Dataset extract

========================================================================

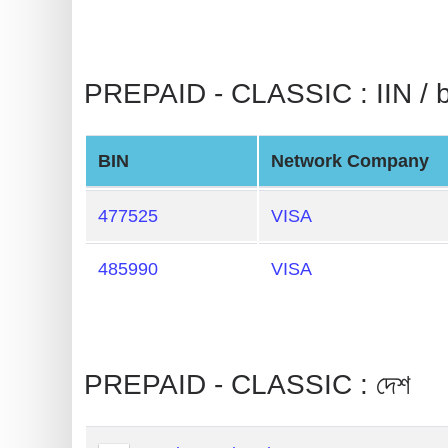
BIN
CC
Generator
PREPAID - CLASSIC : IIN / bi
from
Banks
BIN
Network Company
Credit
Card
477525
VISA
Validator
485990
VISA
Credit
Card
Generator
Random
PREPAID - CLASSIC : দেশ
Credit
Card
Generator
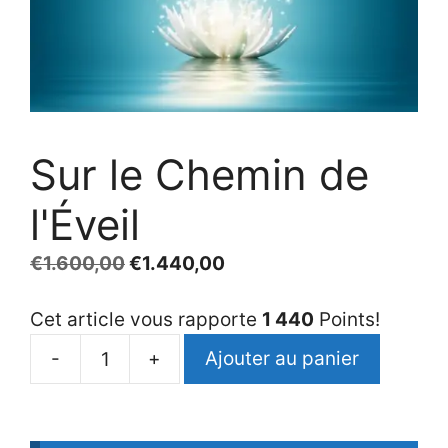
Sur le Chemin de
l'Éveil
€
1.600,00
€
1.440,00
Cet article vous rapporte
1 440
Points!
-
+
Ajouter au panier
quantité
de
Sur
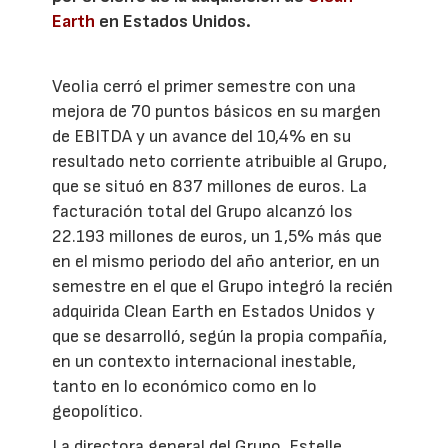
Earth
en Estados Unidos.
Veolia cerró el primer semestre con una
mejora de 70 puntos básicos en su margen
de EBITDA y un avance del 10,4% en su
resultado neto corriente atribuible al Grupo,
que se situó en 837 millones de euros. La
facturación total del Grupo alcanzó los
22.193 millones de euros, un 1,5% más que
en el mismo periodo del año anterior, en un
semestre en el que el Grupo integró la recién
adquirida Clean Earth en Estados Unidos y
que se desarrolló, según la propia compañía,
en un contexto internacional inestable,
tanto en lo económico como en lo
geopolítico.
La directora general del Grupo, Estelle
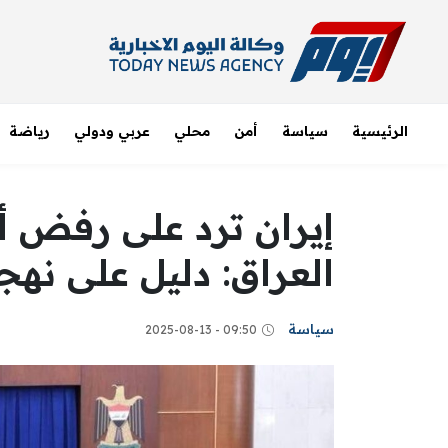
الرئيسية
سياسة
أمن
محلي
عربي ودولي
رياضة
إيران ترد على رفض أم
العراق: دليل على نهج
سياسة
09:50 - 2025-08-13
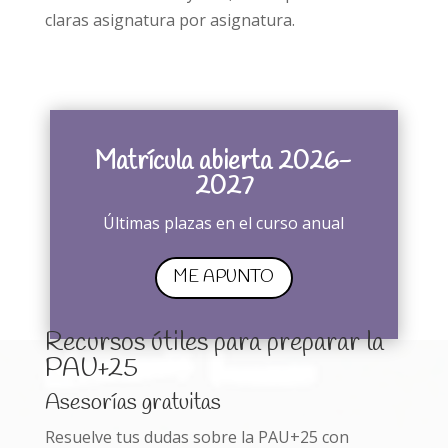
claras asignatura por asignatura.
Matrícula abierta 2026-
2027
Últimas plazas en el curso anual
ME APUNTO
Recursos útiles para preparar la
PAU+25
Asesorías gratuitas
Resuelve tus dudas sobre la PAU+25 con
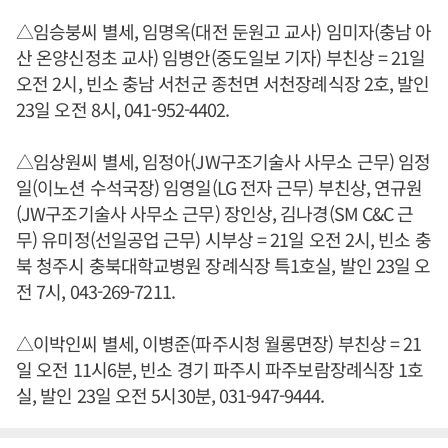
△임승붕씨 별세, 임명옥(대전 둔원고 교사) 임미자(충남 아
산 온양신정초 교사) 임병안(중도일보 기자) 부친상 = 21일
오전 2시, 빈소 충남 서천군 종천면 서천장례식장 2호, 발인
23일 오전 8시, 041-952-4402.
△임상원씨 별세, 임정아(JW구조기술사 사무소 근무) 임정
일(이노션 수석국장) 임영일(LG 전자 근무) 부친상, 연규원
(JW구조기술사 사무소 근무) 장인상, 김나경(SM C&C 근
무) 유미정(선일공업 근무) 시부상 = 21일 오전 2시, 빈소 충
북 청주시 충북대학교병원 장례식장 특1호실, 발인 23일 오
전 7시, 043-269-7211.
△이박인씨 별세, 이병준(파주시청 월롱면장) 부친상 = 21
일 오전 11시6분, 빈소 경기 파주시 파주보람장례식장 1호
실, 발인 23일 오전 5시30분, 031-947-9444.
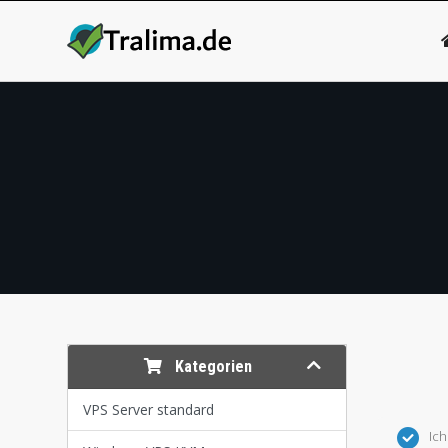
Kategorien
VPS Server standard
Ic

========================================================================

Work request
Pick each line holding the word "Earth" out of the listing.

Written solution
Earth
adquirida Clean Earth en Estados Unidos y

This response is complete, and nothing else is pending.